◆ Exercise goal ◆
Search the records for lines with the word "Bleu" and copy each match.

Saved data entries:

::::::

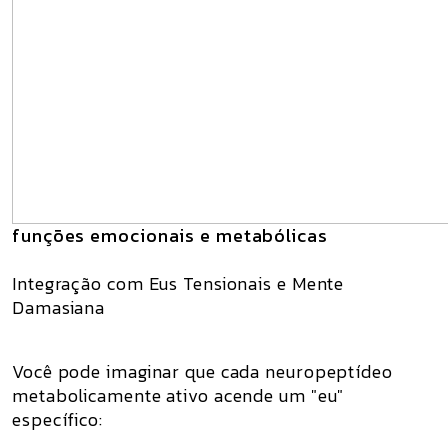
funções emocionais e metabólicas
Integração com Eus Tensionais e Mente
Damasiana
Você pode imaginar que cada neuropeptídeo
metabolicamente ativo acende um "eu"
específico:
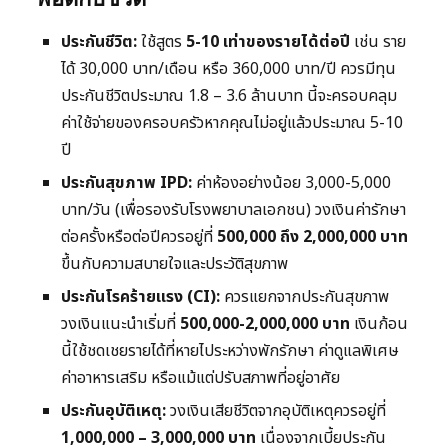
ประกันชีวิต:
ใช้สูตร
5-10 เท่าของรายได้ต่อปี
เช่น ราย
ได้ 30,000 บาท/เดือน หรือ 360,000 บาท/ปี ควรมีทุน
ประกันชีวิตประมาณ 1.8 – 3.6 ล้านบาท นี้จะครอบคลุม
ค่าใช้จ่ายของครอบครัวหากคุณไม่อยู่แล้วประมาณ 5-10
ปี
ประกันสุขภาพ IPD:
ค่าห้องอย่างน้อย 3,000-5,000
บาท/วัน (เพื่อรองรับโรงพยาบาลเอกชน) วงเงินค่ารักษา
ต่อครั้งหรือต่อปีควรอยู่ที่
500,000 ถึง 2,000,000 บาท
ขึ้นกับความสบายใจและประวัติสุขภาพ
ประกันโรคร้ายแรง (CI):
ควรแยกจากประกันสุขภาพ
วงเงินแนะนำเริ่มที่
500,000-2,000,000 บาท
เงินก้อน
นี้ใช้ชดเชยรายได้ที่หายไประหว่างพักรักษา ค่าดูแลพิเศษ
ค่าอาหารเสริม หรือแม้แต่ปรับสภาพที่อยู่อาศัย
ประกันอุบัติเหตุ:
วงเงินเสียชีวิตจากอุบัติเหตุควรอยู่ที่
1,000,000 – 3,000,000 บาท
เนื่องจากเบี้ยประกัน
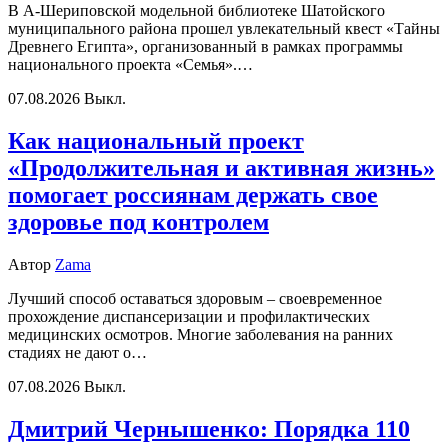
В А-Шериповской модельной библиотеке Шатойского
муниципального района прошел увлекательный квест «Тайны
Древнего Египта», организованный в рамках программы
национального проекта «Семья».…
07.08.2026
Выкл.
Как национальный проект
«Продолжительная и активная жизнь»
помогает россиянам держать свое
здоровье под контролем
Автор
Zama
Лучший способ оставаться здоровым – своевременное
прохождение диспансеризации и профилактических
медицинских осмотров. Многие заболевания на ранних
стадиях не дают о…
07.08.2026
Выкл.
Дмитрий Чернышенко: Порядка 110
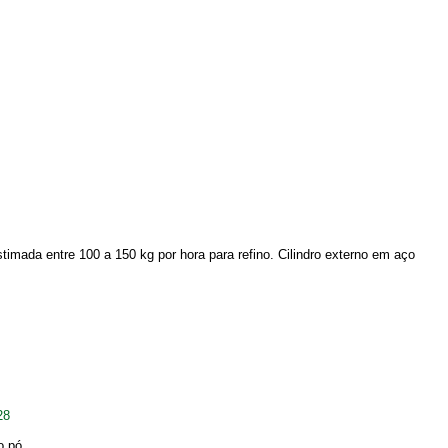
ada entre 100 a 150 kg por hora para refino. Cilindro externo em aço
28
 pó....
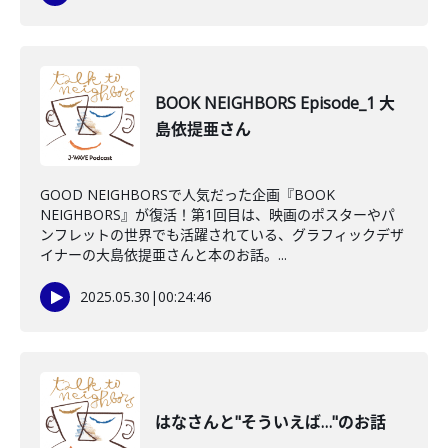
BOOK NEIGHBORS Episode_1 大
島依提亜さん
GOOD NEIGHBORSで人気だった企画『BOOK
NEIGHBORS』が復活！第1回目は、映画のポスターやパ
ンフレットの世界でも活躍されている、グラフィックデザ
イナーの大島依提亜さんと本のお話。...
2025.05.30
|
00:24:46
はなさんと"そういえば…"のお話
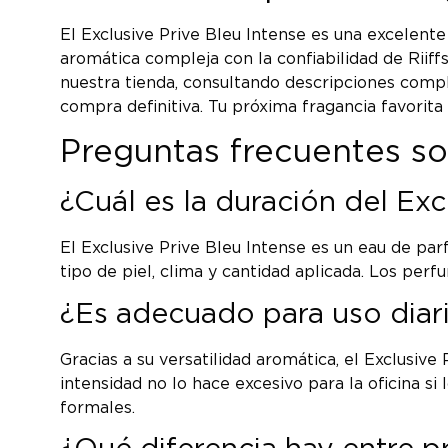
El Exclusive Prive Bleu Intense es una excelent
aromática compleja con la confiabilidad de Rii
nuestra tienda, consultando descripciones compl
compra definitiva. Tu próxima fragancia favorita 
Preguntas frecuentes so
¿Cuál es la duración del Excl
El Exclusive Prive Bleu Intense es un eau de p
tipo de piel, clima y cantidad aplicada. Los pe
¿Es adecuado para uso diari
Gracias a su versatilidad aromática, el Exclusiv
intensidad no lo hace excesivo para la oficina s
formales.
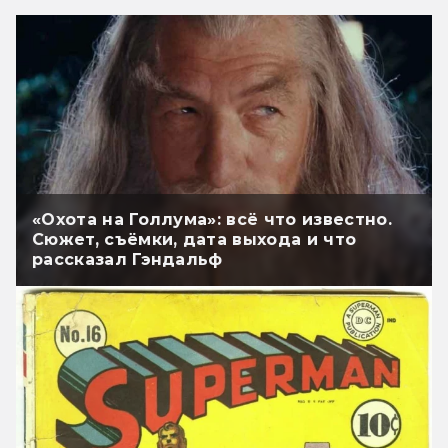
«Охота на Голлума»: всё что известно.
Сюжет, съёмки, дата выхода и что
рассказал Гэндальф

::::::

◆ Answer to this task ◆
El Exclusive Prive Bleu Intense es una excelent
El Exclusive Prive Bleu Intense es un eau de p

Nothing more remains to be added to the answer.